Bashir and his National Congress Party (NCP) came to power through a military coup in 1989, touting an ambitious Islamist project. The civil war with then-southern Sudan had resumed in 1983 and the NCP doubled down on a military solution, with the war machine increasingly fueled by proceeds from oil exports that began in the late 1990s (the majority of the oil was located in southern Sudan but pumped by the north). But amidst a military stalemate and intense international pressure, in 2005 the Sudanese government signed the Comprehensive Peace Agreement (CPA) with the southern-based Sudan People's Liberation Movement/Army (SPLM/A). The CPA prescribed a daunting schedule of changes and reforms for Sudan, and gave southern Sudanese the option to secede, which they overwhelmingly chose to do through a referendum in January 2011. Unfortunately, through the course of its six-year implementation the CPA was boiled down to its bare elements, most notably the referendum on southern secession. What got left behind was an entire democratic transformation agenda, meaning that today's rump state of Sudan is no more democratic than it was prior to the CPA.
Meanwhile, the NCP's Islamist project has been reduced to a survival project. The government shows little ability to think beyond the current political, security and economic crises or present a compelling new vision for Sudan. International Criminal Court indictments loom over Bashir and a couple of his lieutenants, and he continues to shoulder the blame for allowing South Sudan to secede, taking with it much of Sudan's oil. Severe internal divisions are increasingly apparent, with elements of Sudan's Islamic movement openly questioning the government and criticizing its widespread corruption. But while Bashir is often treated as a pariah internationally, he may also be the element holding the regime together, as he continues to command some degree of respect from the party, the army, and the Islamic movement -- the critical triumvirate at the center of power.
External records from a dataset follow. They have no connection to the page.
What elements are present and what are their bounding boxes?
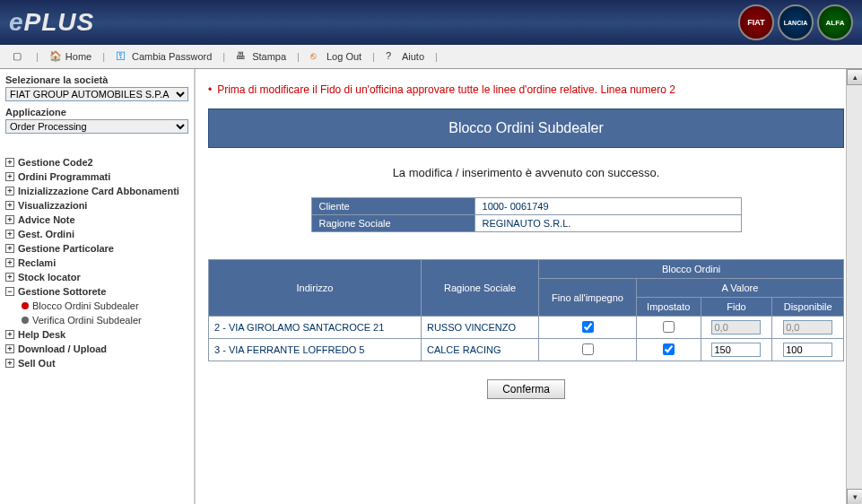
sidebar-item-label: Help Desk bbox=[18, 329, 65, 340]
sidebar-item-label: Gestione Code2 bbox=[18, 157, 93, 168]
print-button[interactable]: 🖶 Stampa bbox=[231, 48, 292, 65]
expand-icon[interactable]: + bbox=[5, 172, 14, 181]
brand-fiat-icon: FIAT bbox=[738, 4, 774, 40]
disponibile-input bbox=[783, 320, 832, 335]
sidebar-sub-label: Blocco Ordini Subdealer bbox=[32, 300, 139, 311]
bullet-grey-icon bbox=[22, 317, 29, 324]
cell-disponibile bbox=[772, 339, 844, 361]
sidebar-item[interactable]: +Gestione Particolare bbox=[5, 241, 188, 256]
logo-plus: PLUS bbox=[24, 8, 95, 36]
brand-lancia-icon: LANCIA bbox=[778, 4, 814, 40]
sidebar-item[interactable]: +Gestione Code2 bbox=[5, 155, 188, 169]
application-select[interactable]: Order Processing bbox=[5, 119, 188, 134]
app-header: ePLUS FIAT LANCIA ALFA bbox=[0, 0, 862, 45]
expand-icon[interactable]: + bbox=[5, 344, 14, 353]
impostato-checkbox[interactable] bbox=[663, 343, 675, 355]
toolbar-collapse-button[interactable]: ▢ bbox=[7, 48, 30, 65]
expand-icon[interactable]: + bbox=[5, 330, 14, 339]
th-fido: Fido bbox=[701, 298, 772, 317]
table-row: 2 - VIA GIROLAMO SANTACROCE 21RUSSO VINC… bbox=[209, 317, 844, 339]
scroll-up-icon[interactable]: ▴ bbox=[847, 69, 862, 85]
sidebar-item[interactable]: +Visualizzazioni bbox=[5, 198, 188, 213]
fino-impegno-checkbox[interactable] bbox=[582, 343, 594, 355]
sidebar-item[interactable]: +Sell Out bbox=[5, 356, 188, 370]
cell-impostato bbox=[636, 317, 701, 339]
cell-fido bbox=[701, 339, 772, 361]
brand-logos: FIAT LANCIA ALFA bbox=[738, 4, 853, 40]
help-label: Aiuto bbox=[402, 51, 424, 62]
logout-label: Log Out bbox=[327, 51, 361, 62]
th-ragione: Ragione Sociale bbox=[421, 260, 538, 317]
sidebar-item-label: Inizializzazione Card Abbonamenti bbox=[18, 186, 179, 196]
home-button[interactable]: 🏠 Home bbox=[44, 48, 97, 65]
sidebar-item[interactable]: +Download / Upload bbox=[5, 342, 188, 356]
expand-icon[interactable]: + bbox=[5, 359, 14, 368]
cliente-value: 1000- 0061749 bbox=[475, 198, 741, 215]
expand-icon[interactable]: + bbox=[5, 244, 14, 253]
logo-e: e bbox=[9, 8, 24, 36]
logout-icon: ⎋ bbox=[310, 50, 323, 63]
printer-icon: 🖶 bbox=[236, 50, 248, 63]
collapse-icon[interactable]: − bbox=[5, 287, 14, 296]
company-select[interactable]: FIAT GROUP AUTOMOBILES S.P.A bbox=[5, 87, 188, 101]
cell-fido bbox=[701, 317, 772, 339]
th-blocco-ordini: Blocco Ordini bbox=[539, 260, 844, 279]
change-password-button[interactable]: ⚿ Cambia Password bbox=[110, 48, 217, 65]
help-icon: ? bbox=[386, 50, 398, 63]
sidebar-sub-label: Verifica Ordini Subdealer bbox=[32, 315, 142, 326]
expand-icon[interactable]: + bbox=[5, 258, 14, 267]
scroll-down-icon[interactable]: ▾ bbox=[847, 489, 862, 504]
key-icon: ⚿ bbox=[116, 50, 128, 63]
expand-icon[interactable]: + bbox=[5, 273, 14, 282]
fido-input bbox=[711, 320, 761, 335]
fido-input[interactable] bbox=[711, 343, 761, 357]
cell-impostato bbox=[636, 339, 701, 361]
page-title: Blocco Ordini Subdealer bbox=[208, 109, 844, 148]
sidebar-sub-verifica-ordini[interactable]: Verifica Ordini Subdealer bbox=[5, 313, 188, 327]
th-indirizzo: Indirizzo bbox=[209, 260, 422, 317]
sidebar-item-label: Gest. Ordini bbox=[18, 229, 74, 239]
sidebar-item[interactable]: +Help Desk bbox=[5, 327, 188, 342]
main: Selezionare la società FIAT GROUP AUTOMO… bbox=[0, 69, 862, 504]
sidebar-item[interactable]: +Stock locator bbox=[5, 270, 188, 284]
logout-button[interactable]: ⎋ Log Out bbox=[305, 48, 367, 65]
confirm-button[interactable]: Conferma bbox=[487, 379, 565, 399]
expand-icon[interactable]: + bbox=[5, 187, 14, 196]
company-label: Selezionare la società bbox=[5, 74, 188, 85]
sidebar-item[interactable]: −Gestione Sottorete bbox=[5, 284, 188, 299]
confirm-wrap: Conferma bbox=[208, 379, 844, 399]
bullet-icon: • bbox=[208, 83, 212, 96]
cell-fino-impegno bbox=[539, 339, 637, 361]
sidebar-sub-blocco-ordini[interactable]: Blocco Ordini Subdealer bbox=[5, 299, 188, 313]
sidebar-item-label: Reclami bbox=[18, 257, 56, 268]
bullet-red-icon bbox=[22, 302, 29, 309]
brand-alfa-icon: ALFA bbox=[817, 4, 853, 40]
sidebar: Selezionare la società FIAT GROUP AUTOMO… bbox=[0, 69, 196, 504]
expand-icon[interactable]: + bbox=[5, 215, 14, 224]
disponibile-input[interactable] bbox=[783, 343, 832, 357]
th-a-valore: A Valore bbox=[636, 279, 843, 298]
expand-icon[interactable]: + bbox=[5, 158, 14, 167]
content: •Prima di modificare il Fido di un'offic… bbox=[196, 69, 862, 504]
cell-indirizzo: 2 - VIA GIROLAMO SANTACROCE 21 bbox=[209, 317, 422, 339]
sidebar-item[interactable]: +Inizializzazione Card Abbonamenti bbox=[5, 184, 188, 198]
help-button[interactable]: ? Aiuto bbox=[380, 48, 430, 65]
cell-ragione: CALCE RACING bbox=[421, 339, 538, 361]
expand-icon[interactable]: + bbox=[5, 201, 14, 210]
toolbar: ▢ | 🏠 Home | ⚿ Cambia Password | 🖶 Stamp… bbox=[0, 45, 862, 69]
sidebar-item[interactable]: +Reclami bbox=[5, 256, 188, 270]
table-row: 3 - VIA FERRANTE LOFFREDO 5CALCE RACING bbox=[209, 339, 844, 361]
sidebar-item-label: Ordini Programmati bbox=[18, 171, 110, 182]
fino-impegno-checkbox[interactable] bbox=[582, 321, 594, 333]
cliente-label: Cliente bbox=[311, 198, 475, 215]
sidebar-item[interactable]: +Advice Note bbox=[5, 213, 188, 227]
impostato-checkbox[interactable] bbox=[663, 321, 675, 333]
sidebar-item[interactable]: +Ordini Programmati bbox=[5, 169, 188, 184]
sidebar-item-label: Visualizzazioni bbox=[18, 200, 87, 211]
expand-icon[interactable]: + bbox=[5, 230, 14, 239]
sidebar-item[interactable]: +Gest. Ordini bbox=[5, 227, 188, 241]
sidebar-item-label: Stock locator bbox=[18, 272, 81, 282]
th-fino-impegno: Fino all'impegno bbox=[539, 279, 637, 317]
scrollbar[interactable]: ▴ ▾ bbox=[846, 69, 862, 504]
alert-message: •Prima di modificare il Fido di un'offic… bbox=[208, 83, 844, 96]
Violence in Sudan's peripheral areas continues unabated. While the western region of Darfur is not the bloodbath it was during stretches of the previous decade, there has been a recent uptick in violence, with a peace agreement between the government and a single rebel group, pushed by Qatar and signed last year, yielding few results. Since South Sudan's secession, the Sudanese states of Southern Kordofan and Blue Nile, bordering the new country and home to groups that fought alongside southerners during the civil wars, have been engulfed by violence. In those states the Bashir government sought to neutralize the former northern component of the SPLM/A -- the Sudan People's Liberation Movement/Army-North (SPLM/A-N), which split from the SPLM/A when South Sudan seceded -- doing so with all-too-typical attacks on military and civilian targets alike and indiscriminate bombing. The SPLM/A-N retaliated (likely with the support of South Sudan), essentially creating a military stalemate that is frozen by the current monsoon rains, with fighting likely to intensify come the dry season starting in November. In the wake of this encounter, a horrific humanitarian situation has developed, with hundreds of thousands of residents fleeing to South Sudan and Ethiopia, where they are housed in squalid and under-resourced refugee camps, with many who stayed taking shelter in caves and in desperate need of humanitarian assistance.